During the winter of 2002-2003 he went to Europe, into the lion's den, where American skiers are treated the same way we look at baseball players from France: Bemusing novelties who ultimately gain little respect. Boy, did he change those attitudes.
He forced his way on to the world stage with performances rarely seen from Americans. He got his respect, not to mention a legion of fans treating him like a rock star.
>He has become the American skier that will revolutionize the sport in the United States.
Sounds like another Bode Miller intro, doesn't it?
This story, the story of Kris Freeman, might be better.
Kris, 22, is a Type I diabetic who needs insulin injections five times a day. He has become the first diabetic to successfully compete at an international level in an endurance sport like cross country skiing. He was diagnosed in September of 2000, but that didn't stop him from training for the 2002 Olympic Games in Salt Lake City.
Less than a year later, he had to have surgery for compartment syndrome, which caused abnormal growth of the muscles in his lower legs.
"I had the Olympics in less than a year, so I knew I had to deal with it," Freeman said. "It's a pretty simple procedure, but pretty painful."
Hinckley, whose family lives a mile down the road from the Freeman house, and Van Loan, who is from nearby Webster, made the Nordic combined team. The only person missing was Kris' older brother, Justin, who narrowly missed joining Kris on the cross country team.
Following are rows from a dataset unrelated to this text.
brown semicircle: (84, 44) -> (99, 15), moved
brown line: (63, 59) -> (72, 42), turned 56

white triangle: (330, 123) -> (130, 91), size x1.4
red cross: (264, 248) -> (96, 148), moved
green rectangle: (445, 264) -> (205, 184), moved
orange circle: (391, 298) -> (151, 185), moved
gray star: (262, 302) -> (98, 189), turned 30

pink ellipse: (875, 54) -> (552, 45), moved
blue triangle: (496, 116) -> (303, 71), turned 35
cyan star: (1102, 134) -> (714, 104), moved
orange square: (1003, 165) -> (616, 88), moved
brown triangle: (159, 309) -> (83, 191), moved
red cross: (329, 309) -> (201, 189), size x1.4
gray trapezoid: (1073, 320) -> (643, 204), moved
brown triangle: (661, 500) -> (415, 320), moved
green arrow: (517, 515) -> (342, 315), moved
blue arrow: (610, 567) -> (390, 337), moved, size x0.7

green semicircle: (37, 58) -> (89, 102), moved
Kris thinks Justin will be on the team for the 2006 Games in Torino, Italy.
He stunned the cross country world this winter in Italy by winning the Under-23 world championship in February and, a week later, finishing fourth in the 15 kilometer classic ski race at the Nordic World Ski Championships. It was the best finish by a U.S. skier since Vermont native Bill Koch won a bronze medal in the 30K race at the 1982 Worlds.
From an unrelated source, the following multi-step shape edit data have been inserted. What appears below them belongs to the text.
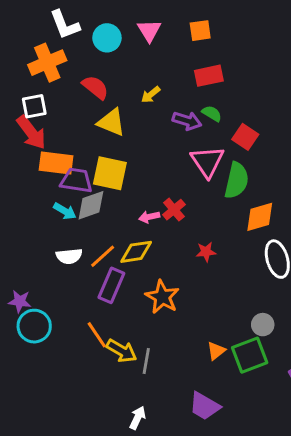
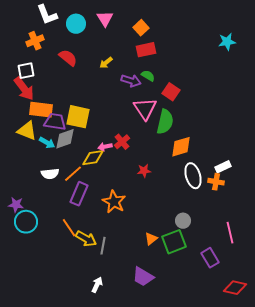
orange square: (200, 31) -> (141, 28), moved, turned -35
orange cross: (47, 63) -> (35, 41), size x0.7
yellow triangle: (111, 122) -> (27, 131), moved
yellow diamond: (136, 252) -> (93, 158), moved

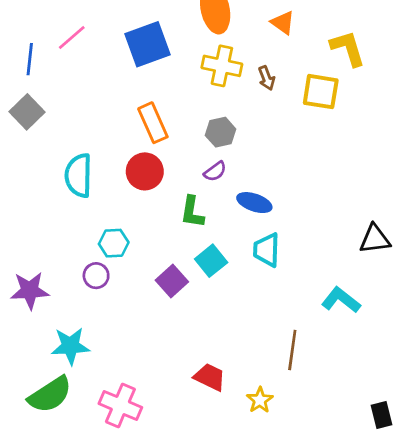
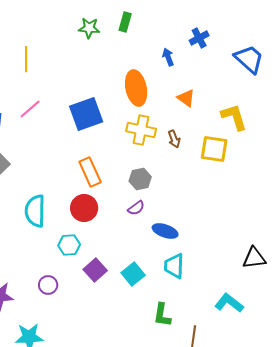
green L-shape: (192, 212) -> (162, 315), moved
cyan hexagon: (114, 243) -> (69, 245), moved
purple square: (172, 281) -> (95, 270), moved

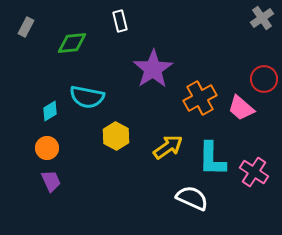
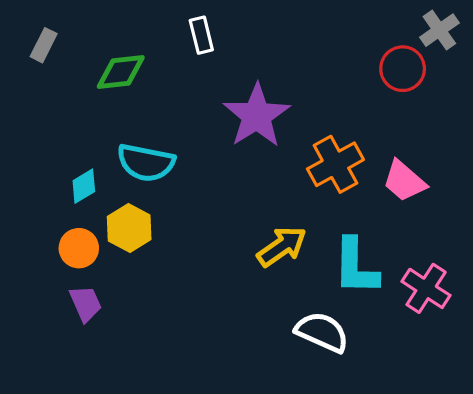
red circle: (264, 79) -> (403, 69), moved
yellow hexagon: (116, 136) -> (129, 228), moved

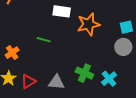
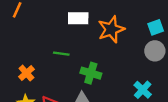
green cross: (84, 73) -> (91, 73), moved

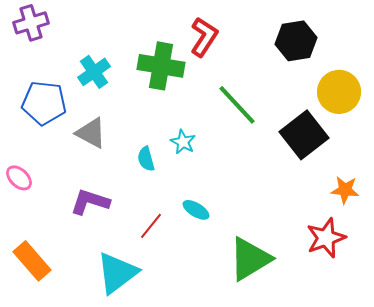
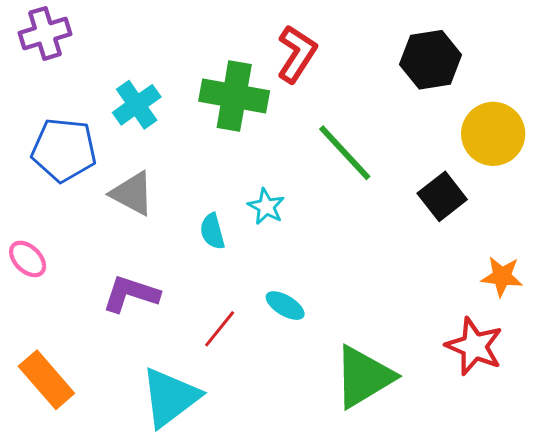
black square: (304, 135) -> (442, 196), size x0.7
red star: (326, 238) -> (474, 346), turned -30

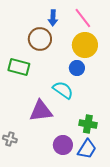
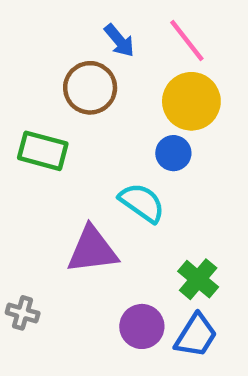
blue arrow: (53, 18) -> (119, 41), turned -42
green cross: (88, 124) -> (198, 279), turned 30

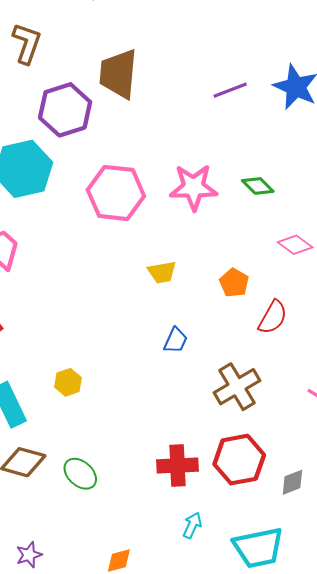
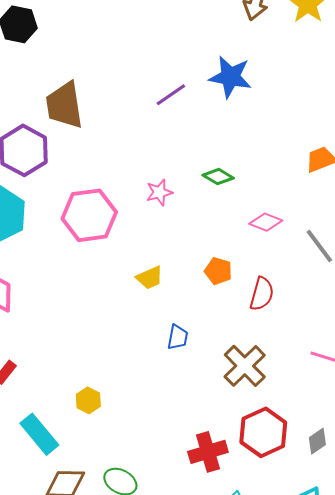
pink star: (194, 187) -> (159, 192), size x0.6

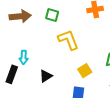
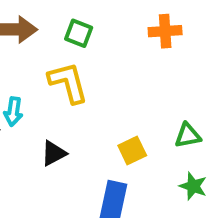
yellow L-shape: (68, 40) -> (68, 82), moved

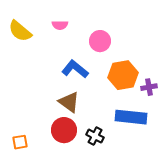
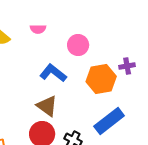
purple cross: (149, 87) -> (127, 66), moved
blue rectangle: (131, 117) -> (109, 121), turned -44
"I got more press than the winner did, probably twice as much. They were shocked and they were happy, too. They want the U.S. to do well. It was a little overwhelming."
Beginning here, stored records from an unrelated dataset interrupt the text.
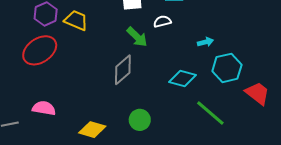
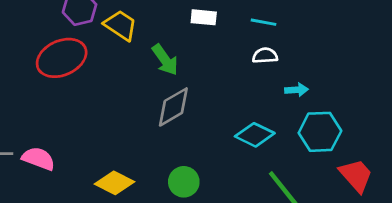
white semicircle: (162, 21) -> (265, 56), moved
green arrow: (137, 37) -> (165, 60), moved
pink semicircle: (44, 108) -> (38, 159), moved

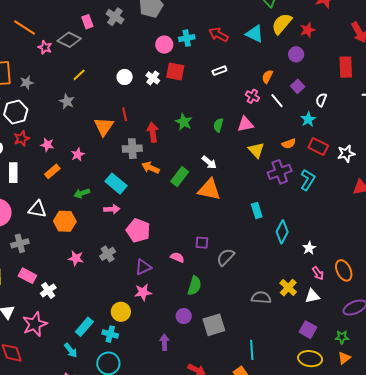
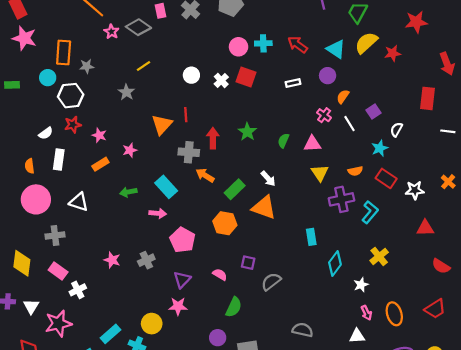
purple circle: (296, 54) -> (328, 76), moved
orange hexagon: (65, 221) -> (225, 223), moved
purple triangle: (143, 267) -> (182, 280), turned -30
yellow cross: (288, 288) -> (379, 256), moved

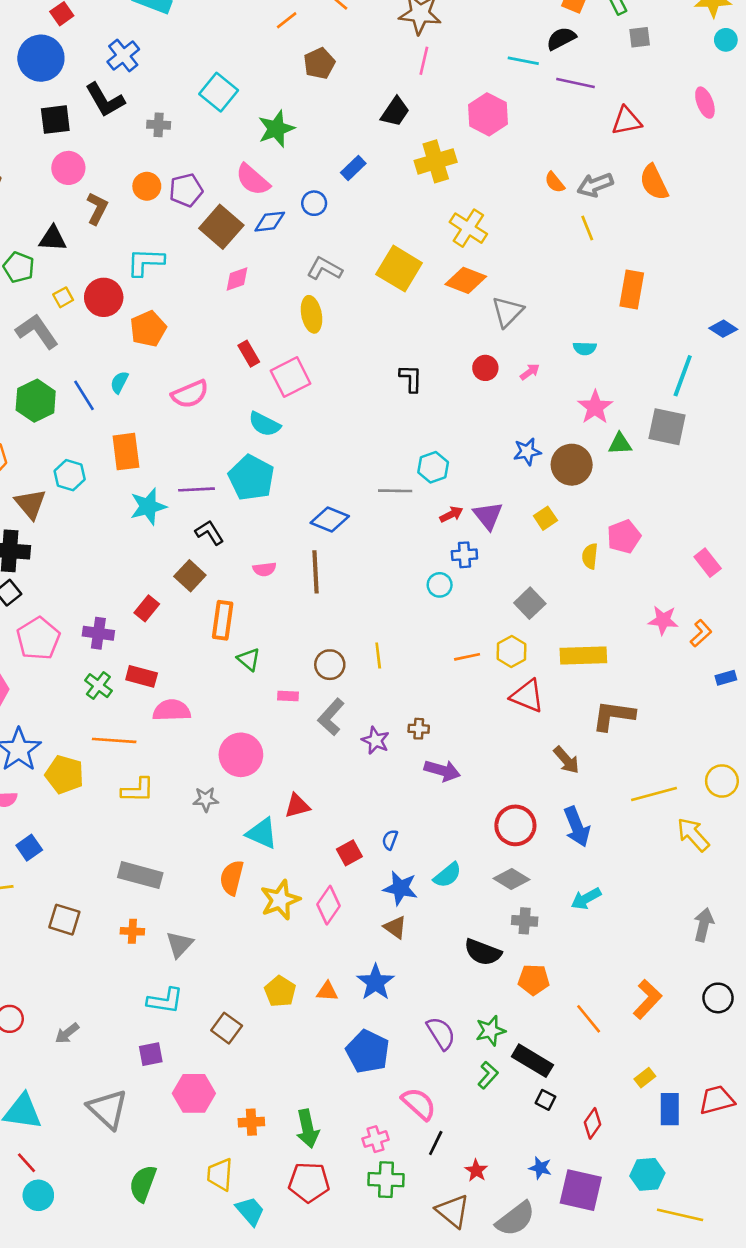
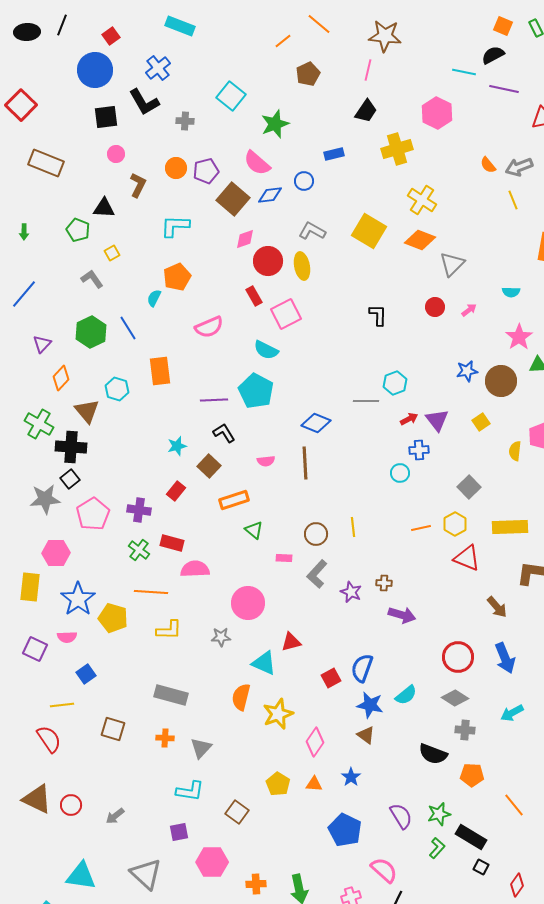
pink line: (424, 61) -> (368, 70), moved
pink circle: (68, 168) -> (116, 154), size x0.7
blue rectangle: (353, 168) -> (334, 154), turned 30
red circle: (104, 297) -> (268, 261), moved
gray L-shape: (37, 331) -> (92, 279), size x0.7
cyan semicircle: (119, 382) -> (154, 298), moved
cyan star: (148, 506) -> (177, 446), moved, size x0.7
orange rectangle: (223, 620) -> (234, 500), turned 64
blue semicircle: (390, 840) -> (362, 668), size x1.8
pink diamond: (328, 905) -> (315, 742), moved
blue star: (376, 982) -> (351, 777), size x0.7

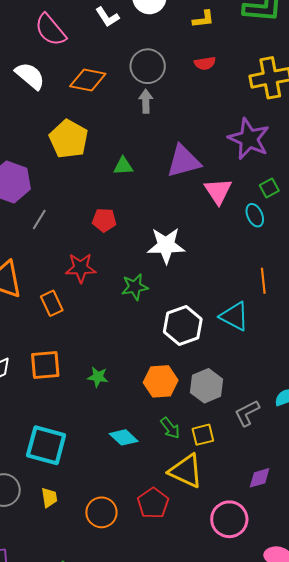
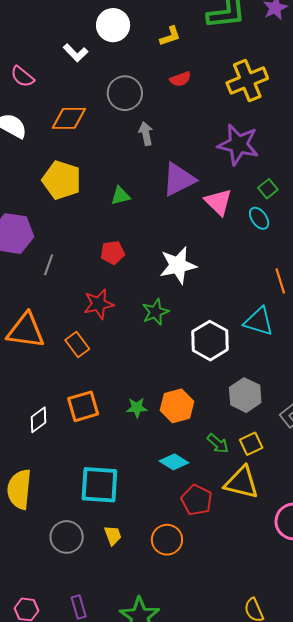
pink semicircle: (51, 30) -> (22, 77), size x0.7
gray arrow: (146, 101) -> (146, 134), moved
orange hexagon: (161, 381) -> (177, 406), moved
red pentagon: (153, 503) -> (197, 500), moved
Cross country skiing? That's a couple of guys named Swen stiff-legging their way through the woods in countries that consider New Hampshire winters tropical.
It was during the winters here that Donavon Freeman taught his two sons how to cross country ski. Now, it looks like Kris may be the one to bring the sport a popularity it hasn't had here since the days of Bill Koch more than two decades ago.
"It's a European sport, (and) for now I accept it," Freeman said recently. "One of my goals is to bring it to the masses. If you get an Olympic medal, its going to fire people up and bring interest to the sport."
He needs to look no further than Miller to know the power of an Olympic medal.
"Bode won world championship gold, (but) he also has a silver medal in the Olympics and that's what Americans pay attention to," Freeman said. "Most Americans don't even know there is a world championships. If you come from the U.S. and you want notoriety, you want fame for your sport; you put it together every four years when they put the show on. That's what Bode did."
"I think if I have the same success as him, notoriety will come."
That day may be coming soon. Freeman, who has become a spokesman for Lilly, the pharmaceutical company that developed the type of insulin treatments that allow him to compete, is getting ready to head back to Park City to begin training with the national team.
If he keeps progressing the way he did this winter, he will certainly be among the medal favorites in 2006.
And that's when millions will hear this wonderful story.